BDNF mRNA expression was analyzed using Quantitative Reverse Transcriptase Polymerase Chain Reaction (qRT-PCR). Total RNA was isolated from the brain samples using the Quick RNA Miniprep Plus Kit (Zymo Research). Primers were designed using Primer3 (GitHub) and manufactured by Integrated DNA Technology Singapore. Primer sequences used were BDNF Forward: 5'-AAGGACGCGGACTTGTACAC-3' Reverse 5'-CGCTAATACTGTCACACACGC-3' and GAPDH Forward 5'-TCAAGAAGGTGGTGAAGCAG-3' Reverse 5'-AGGTGGAAGAATGGGAGTTG-3'31.
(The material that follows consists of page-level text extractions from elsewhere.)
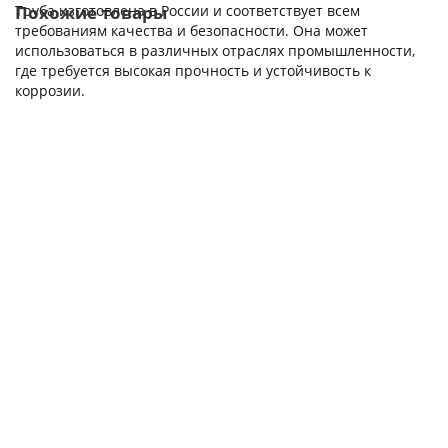
Труба изготовлена в России и соответствует всем
Похожие товары
требованиям качества и безопасности. Она может
использоваться в различных отраслях промышленности,
где требуется высокая прочность и устойчивость к
коррозии.
Алюминиевая труба Д16Т 100х15х150 мм
186638
11 430.00р.
В корзину
Быстрый заказ
Алюминиевая труба Д16Т 80х20х200 мм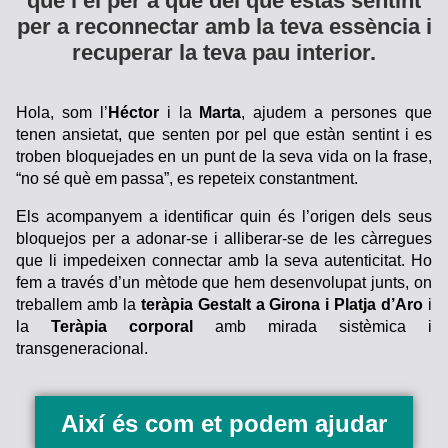
què i el per a què del que estàs sentint
per a reconnectar amb la teva essència i
recuperar la teva pau interior.
Hola, som l’
Héctor
i la
Marta
, ajudem a persones que
tenen ansietat, que senten por pel que estàn sentint i es
troben bloquejades en un punt de la seva vida on la frase,
“no sé què em passa”, es repeteix constantment.
Els acompanyem a identificar quin és l’origen dels seus
bloquejos per a adonar-se i alliberar-se de les càrregues
que li impedeixen connectar amb la seva autenticitat. Ho
fem a través d’un mètode que hem desenvolupat junts, on
treballem amb la
teràpia Gestalt a Girona i Platja d’Aro
i
la
Teràpia corporal
amb mirada sistèmica i
transgeneracional.
Així és com et podem ajudar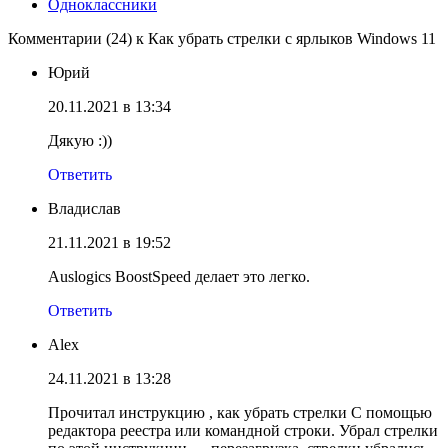
Одноклассники
Комментарии (24) к Как убрать стрелки с ярлыков Windows 11
Юрий
20.11.2021 в 13:34
Дякую :))
Ответить
Владислав
21.11.2021 в 19:52
Auslogics BoostSpeed делает это легко.
Ответить
Alex
24.11.2021 в 13:28
Прочитал инструкцию , как убрать стрелки С помощью
редактора реестра или командной строки. Убрал стрелки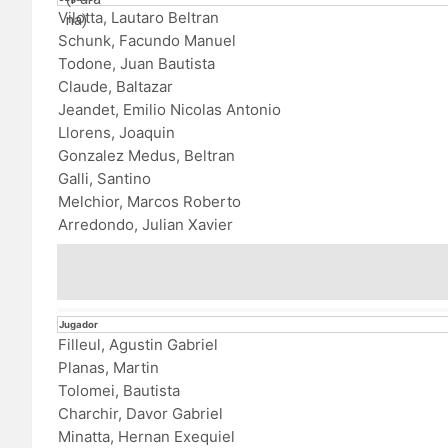
Vilotta, Lautaro Beltran
Schunk, Facundo Manuel
Todone, Juan Bautista
Claude, Baltazar
Jeandet, Emilio Nicolas Antonio
Llorens, Joaquin
Gonzalez Medus, Beltran
Galli, Santino
Melchior, Marcos Roberto
Arredondo, Julian Xavier
Jugador
Filleul, Agustin Gabriel
Planas, Martin
Tolomei, Bautista
Charchir, Davor Gabriel
Minatta, Hernan Exequiel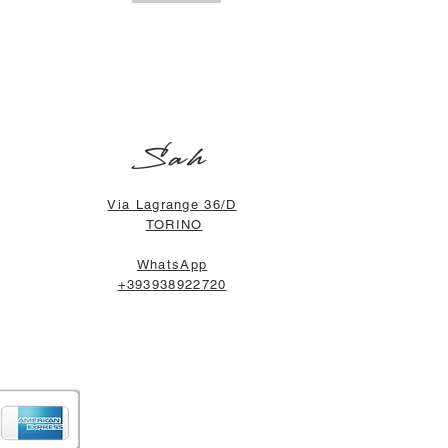
Sah
Via Lagrange 36/D
TORINO
WhatsApp
+393938922720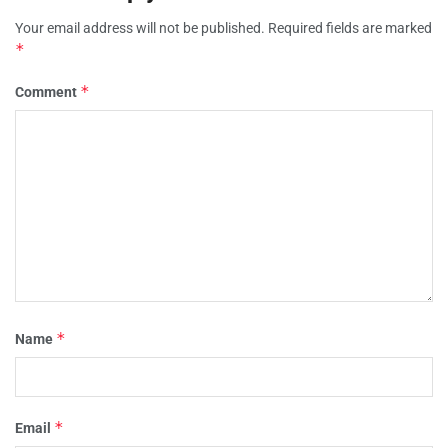
Your email address will not be published.
Required fields are marked
*
*
Comment
*
Name
*
Email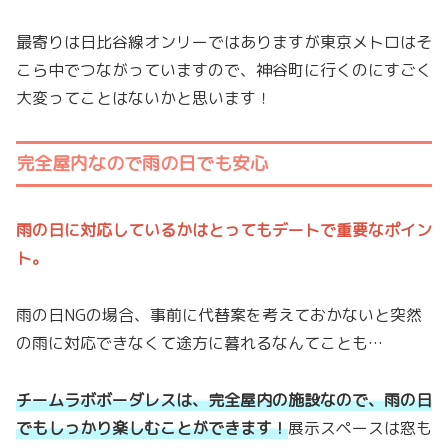
最寄りは日比谷線オンリーではありますが東京メトロはそ
こら中でつながっていますので、神谷町に行くのにすごく
大変ってことはないかと思います！
完全屋内なので雨の日でも安心
雨の日に対応しているかはとってもデートで重要なポイン
ト。
雨の日NGの場合、事前に代替案を考えておかないと突然
の雨に対応できなくて途方に暮れるなんてことも…
チームラボボーダレスは、完全屋内の施設なので、雨の日
でもしっかり楽しむことができます！
展示スペースは窓も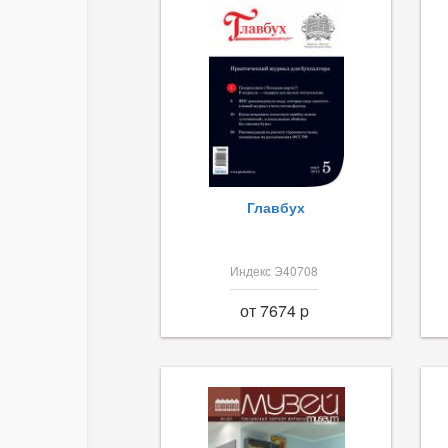
Главбух
Индекс Э40708
от 7674 p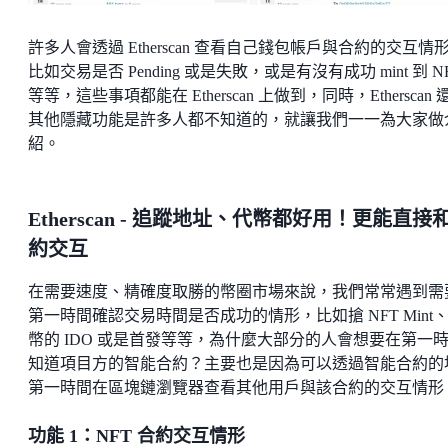
許多人會透過 Etherscan 查看自己錢包帳戶與合約的交互情
比如交易是否 Pending 或是失敗，或是有沒有成功 mint 到 N
等等，這些事項都能在 Etherscan 上做到，同時，Etherscan 
其他隱藏功能是許多人都不知道的，就讓我們一一為大家做
紹。
Etherscan - 追蹤地址、代幣都好用！更能直接
約交互
在需要速度、精確度取勝的幣圈市場來說，我們常常遇到需
第一時間確認交易時間是否成功的情形，比如搶 NFT Mint
幣的 IDO 或是首發等等，為什麼大部分的人會想要在第一
知道項目方的智能合約？主要也是因為可以透過智能合約的
第一時間在區塊鏈瀏覽器查看其他用戶與該合約的交互情形
功能 1：NFT 合約交互情形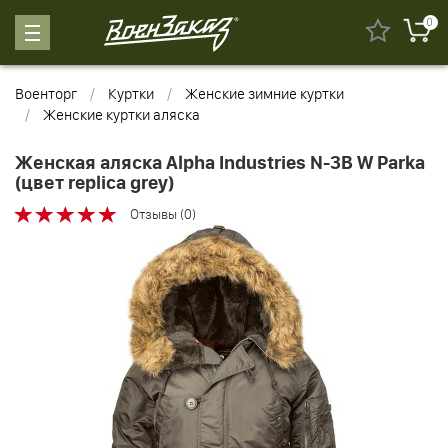
0
Военторг
Куртки
Женские зимние куртки
Женские куртки аляска
Женская аляска Alpha Industries N-3B W Parka
(цвет replica grey)
Отзывы (0)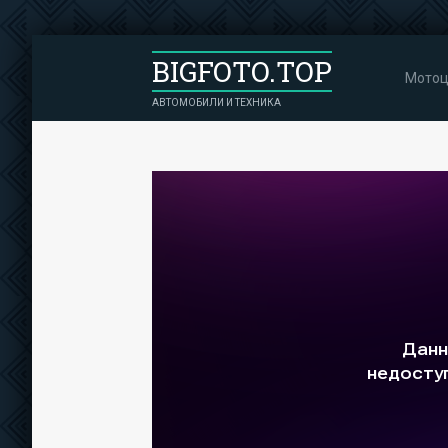
BIGFOTO.TOP
Мотоц
АВТОМОБИЛИ И ТЕХНИКА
BDNF mRNA relative expression measurements were performed using the One-Step qRT-PCR working principle with the SensiFAST™ SYBR® No-ROX One-Step Kit (BIO-72005) (Bioline). The master mix was prepared according to the kit's protocol. qRT-PCR was conducted in a 3-step cycling procedure at a 57 °C annealing temperature. Relative mRNA expression was calculated using Livak's equation. Measurement of protein levels of mature-BDNF, pro-BDNF, and ratio mature/pro-BDNF of brain samples was performed by the sandwich ELISA method using the Mature BDNF Rapid™ ELISA Kit: human, mouse and rat (Biosensis®) and the pro-BDNF Rapid™ ELISA Kit: human, rat and mouse (Biosensis®). A total of 100 µl of sample homogenate was reacted with antibodies at the bottom of the well for 45 min (m-BDNF analysis) and 90 min (pro-BDNF analysis) at room temperature (25 °C), on a shaker speed of 250 rpm. After washing, the sample was reacted with 100 µl of anti-matureBDNF antibody for 30 min (m-BDNF analysis) and anti-proBDNF for 45 min (pro-BDNF analysis), at room temperature (25 °C), on a shaker speed of 250 rpm. After washing, the sample was reacted with 100 µl of HRP-Streptavidin conjugate for 30 min at room temperature (25 °C), on a shaker speed of 250 rpm. After washing, the sample was reacted with 100 µl of TMB-substrate for 7 min at room temperature, in the dark, without shaking. 100 µl of stop solution was added, and the light absorption was read at a wavelength of 450 nm. The mature/proBDNF ratio is calculated based on the levels of m-BDNF and pro-BDNF produced in the ELISA process. Calculations are carried out using ratio and comparison formulas using the Excel program in Microsoft 365 (Microsoft®).

Statistical analysis

Differences in each test group were measured by a parametric One-way ANOVA + post hoc Tukey test (when data were homogeneous) or Brown-Forsythe and Welch One-way ANOVA + post hoc Dunnett T3 (when data were not homogeneous) on normally distributed data. In data with a non-normal distribution, differences between groups were tested using Kruskal-Wallis non-parametric analysis + Bonferroni correction.

All data analyses were conducted using SPSS® Version 29 (IBM®) software. The analyzed data were presented as mean ± standard error of the mean (SEM) or median (min-max) comparison graphs, created using GraphPad Prism 10 (Dotmatics) software. The significance of the data was indicated when the p-value < 0.05.